Hello, @memsharded, thanks for your response.

I've attached the conan create log (company packages randomly renamed). I ran it with -vvv - I don't see anything exciting after ctrl+c.

The relationships between the packages, like the exact type of requires() and tool_requires() that the packages have

It's quite a big dependency tree. utilx has a single requires() for appx. General notes that apply to entire dependency tree:

  • All have python_requires() for a conanpytools package
  • All have a tool_requires() for a cmake_utils package within their build_requirements()
  • All dynamically come up with their version using set_version() and the Git branch (why you see a lot of git rev-parse output during dependency graph computation)
  • The rest is standard requires() (note: I had to add what felt like somewhat random transitive_libs=True traits via trial and error as noted in the transitive shared library issue: [question] Conan 2.x Migration - transitive_headers and transitive_libs Trait Defaults #17505)

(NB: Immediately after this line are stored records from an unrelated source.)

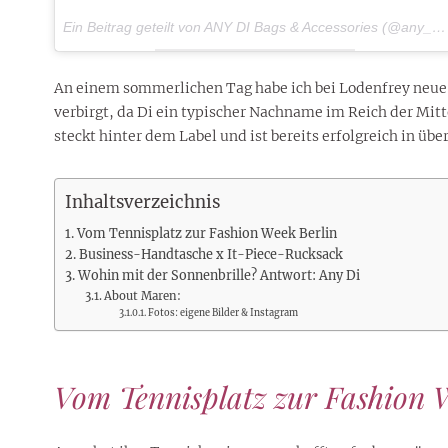
Ein Beitrag geteilt von ANY DI Bags & Accessories (@any_di_munich) am
An einem sommerlichen Tag habe ich bei Lodenfrey neue T
verbirgt, da Di ein typischer Nachname im Reich der Mit
steckt hinter dem Label und ist bereits erfolgreich in üb
Inhaltsverzeichnis
Vom Tennisplatz zur Fashion Week Berlin
Business-Handtasche x It-Piece-Rucksack
Wohin mit der Sonnenbrille? Antwort: Any Di
About Maren:
Fotos: eigene Bilder & Instagram
Vom Tennisplatz zur Fashion 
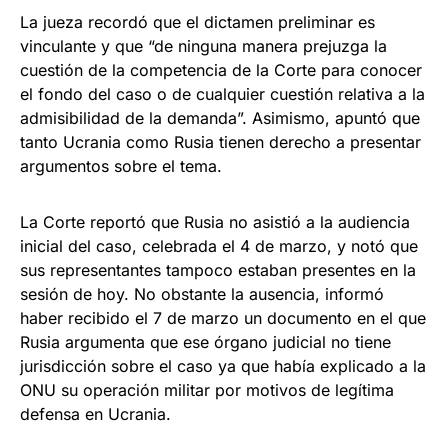
La jueza recordó que el dictamen preliminar es
vinculante y que “de ninguna manera prejuzga la
cuestión de la competencia de la Corte para conocer
el fondo del caso o de cualquier cuestión relativa a la
admisibilidad de la demanda”. Asimismo, apuntó que
tanto Ucrania como Rusia tienen derecho a presentar
argumentos sobre el tema.
La Corte reportó que Rusia no asistió a la audiencia
inicial del caso, celebrada el 4 de marzo, y notó que
sus representantes tampoco estaban presentes en la
sesión de hoy. No obstante la ausencia, informó
haber recibido el 7 de marzo un documento en el que
Rusia argumenta que ese órgano judicial no tiene
jurisdicción sobre el caso ya que había explicado a la
ONU su operación militar por motivos de legítima
defensa en Ucrania.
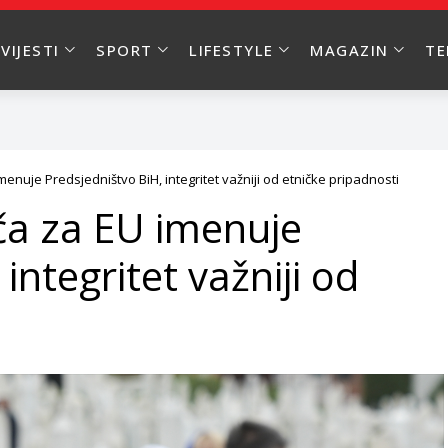
VIJESTI
SPORT
LIFESTYLE
MAGAZIN
T
enuje Predsjedništvo BiH, integritet važniji od etničke pripadnosti
ča za EU imenuje
integritet važniji od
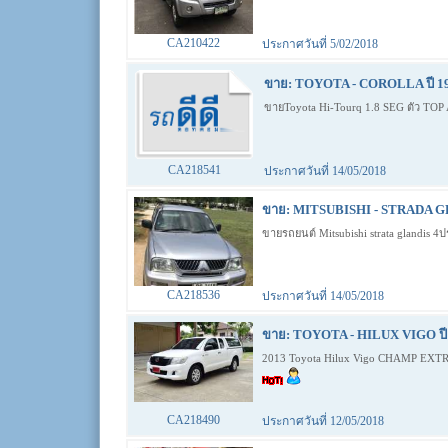
CA210422
ประกาศวันที่ 5/02/2018
ขาย: TOYOTA - COROLLA ปี 19
ขายToyota Hi-Tourq 1.8 SEG ตัว TOP
CA218541
ประกาศวันที่ 14/05/2018
ขาย: MITSUBISHI - STRADA GR
ขายรถยนต์ Mitsubishi strata glandis 4
CA218536
ประกาศวันที่ 14/05/2018
ขาย: TOYOTA - HILUX VIGO ปี 
2013 Toyota Hilux Vigo CHAMP EXTRA
CA218490
ประกาศวันที่ 12/05/2018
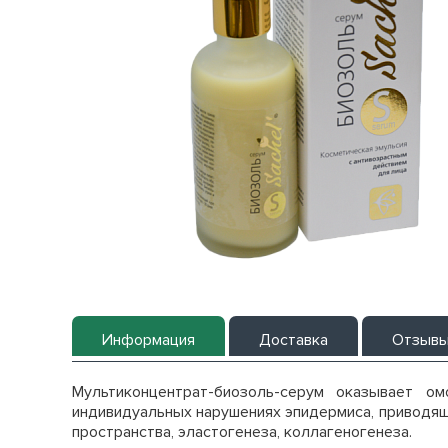
Информация
Доставка
Отзыв
Мультиконцентрат-биозоль-серум оказывает о
индивидуальных нарушениях эпидермиса, приводящ
пространства, эластогенеза, коллагеногенеза.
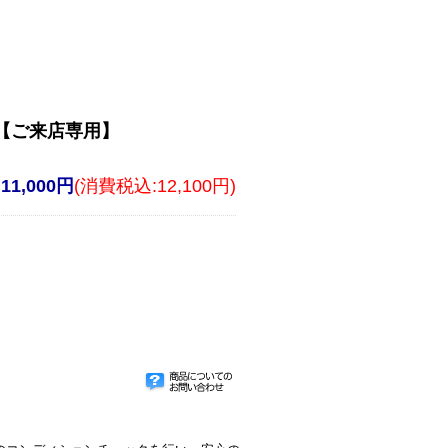
.3【ご来店専用】
11,000円
(消費税込:12,100円)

If there is any kind of possible circular dependency, like appx depending on utilx in some context too.

No circular dependencies that I can tell. I would have thought any issues in that department to have popped up when building appx - what has the dozens of dependencies you can see in the log that are getting pulled in as a result of utilx's requires() of appx.

The package_type of the packages. Does appx package both the application and the utilx inside its own package

I have played with this a bit. Initially both appx and utilx were package_type "application". I removed the package_type altogether - due to the quirk of an application grabbing a lib generated from another - and it did not change things, unfortunately.

conan_create.log

@radonish radonish changed the title [question] Conan Dependency Graph Debug [bug] Conan Dependency Graph Issue Jan 23, 2025
@radonish radonish changed the title [bug] Conan Dependency Graph Issue [bug] Conan create gets stuck generating dependency graph Jan 23, 2025
@memsharded
Copy link
Member

Thanks for the feedback. Some questions:

utilx/1.0.0+feature_tpssw-156-conan2: RUN: git rev-parse --abbrev-ref HEAD

Why the dependencies do this? Once the dependencies are exported to the Cache, the version is metadata, so the set_version() doesn't execute anymore. Are all of these packages editable by any chance? If they are not, could you explain why the git rev-parse?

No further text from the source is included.